Tuesday, July 5, 2011

Green Magic and Solid Objects

In a perhaps doomed effort to stimulate myself to post more regularly, I am going to undertake to enrich the lives of those hapless few who find themselves dallying here, by suggesting certain nourishing literary endeavors. 

Hrrumph. Sorry. I have been reading Jack Vance again. It is, of course, impossible for anyone who is not Jack Vance to write like Jack Vance, but it is also impossible to resist attempting to do so. Clearly, I have failed on both counts. 

Those of you who have read more than a few of my books may have noticed that one of the recurring themes in my work is the careful examination of my own navel.* That is, I like to write about the thing I am writing about in a manner analogous to a painter painting an image of a painter painting. Allow me to avoid making myself clear. 

Two short stories that I love, and revisit often, are “Green Magic,” by Jack Vance, the tale of an ambitious magician who seeks to expand himself beyond his mortal capabilities, and “Solid Objects,” by Virginia Woolf, a story about a young politician whose life is changed by the discovery of a lovely lump of driftglass. Essentially, they are the same story seen through different ends of the telescope. 

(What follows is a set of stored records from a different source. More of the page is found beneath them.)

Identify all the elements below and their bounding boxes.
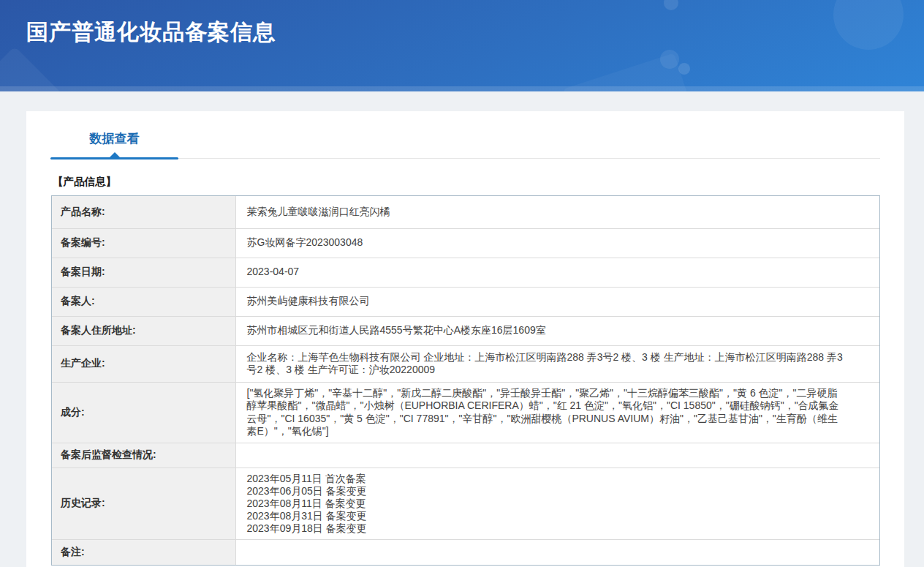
tab-data-view[interactable]: 数据查看	[50, 130, 178, 158]
row-value: 莱索兔儿童啵啵滋润口红亮闪橘	[235, 196, 879, 228]
page-banner: 国产普通化妆品备案信息	[0, 0, 924, 91]
row-value: 苏州市相城区元和街道人民路4555号繁花中心A楼东座16层1609室	[235, 316, 879, 345]
tab-data-view-label: 数据查看	[90, 132, 140, 146]
row-label: 备案日期:	[52, 258, 235, 287]
row-value: 企业名称：上海芊色生物科技有限公司 企业地址：上海市松江区明南路288 弄3号2…	[235, 345, 879, 382]
table-row-registrant-address: 备案人住所地址: 苏州市相城区元和街道人民路4555号繁花中心A楼东座16层16…	[52, 316, 879, 345]
tab-active-underline	[50, 157, 178, 159]
row-label: 备案人:	[52, 287, 235, 316]
table-row-history-records: 历史记录: 2023年05月11日 首次备案 2023年06月05日 备案变更 …	[52, 468, 879, 539]
content-card: 数据查看 【产品信息】 产品名称: 莱索兔儿童啵啵滋润口红亮闪橘 备案编号: 苏…	[26, 111, 904, 567]
product-info-table: 产品名称: 莱索兔儿童啵啵滋润口红亮闪橘 备案编号: 苏G妆网备字2023003…	[51, 195, 880, 566]
row-label: 成分:	[52, 382, 235, 443]
table-row-manufacturer: 生产企业: 企业名称：上海芊色生物科技有限公司 企业地址：上海市松江区明南路28…	[52, 345, 879, 382]
row-value: ["氢化聚异丁烯"，"辛基十二醇"，"新戊二醇二庚酸酯"，"异壬酸异壬酯"，"聚…	[235, 382, 879, 443]
table-row-registrant: 备案人: 苏州美屿健康科技有限公司	[52, 287, 879, 316]
section-title-product-info: 【产品信息】	[53, 175, 904, 189]
row-value: 2023年05月11日 首次备案 2023年06月05日 备案变更 2023年0…	[235, 468, 879, 539]
table-row-ingredients: 成分: ["氢化聚异丁烯"，"辛基十二醇"，"新戊二醇二庚酸酯"，"异壬酸异壬酯…	[52, 382, 879, 443]
row-value	[235, 539, 879, 565]
table-row-record-date: 备案日期: 2023-04-07	[52, 258, 879, 287]
row-label: 备案人住所地址:	[52, 316, 235, 345]
table-row-remarks: 备注:	[52, 539, 879, 565]
table-row-product-name: 产品名称: 莱索兔儿童啵啵滋润口红亮闪橘	[52, 196, 879, 228]
row-label: 备注:	[52, 539, 235, 565]
tab-active-pointer-icon	[110, 152, 120, 157]
row-value: 苏州美屿健康科技有限公司	[235, 287, 879, 316]
banner-shape-decoration	[0, 46, 77, 91]
tab-bar: 数据查看	[50, 111, 880, 159]
row-value: 苏G妆网备字2023003048	[235, 228, 879, 258]
table-row-post-record-supervision: 备案后监督检查情况:	[52, 443, 879, 468]
row-label: 备案编号:	[52, 228, 235, 258]
row-value: 2023-04-07	[235, 258, 879, 287]
row-label: 产品名称:	[52, 196, 235, 228]
row-label: 备案后监督检查情况:	[52, 443, 235, 468]
row-value	[235, 443, 879, 468]
page-title: 国产普通化妆品备案信息	[0, 0, 924, 48]
banner-bottom-strip	[0, 86, 924, 91]
row-label: 生产企业:	[52, 345, 235, 382]
table-row-record-number: 备案编号: 苏G妆网备字2023003048	[52, 228, 879, 258]
row-label: 历史记录:	[52, 468, 235, 539]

Both are allegories concerning the creative process—at least as I read them. Both are brilliant. Both are available free online: 

Green Magic 


Solid Objects

 *Speaking of navels…on the morning after after our first date, Mary Logue called her sister to make a report. “He has an Audi,” she mentioned, referring to my car. Mary’s sister, hearing the word outie, said, “You learned that on your first date?”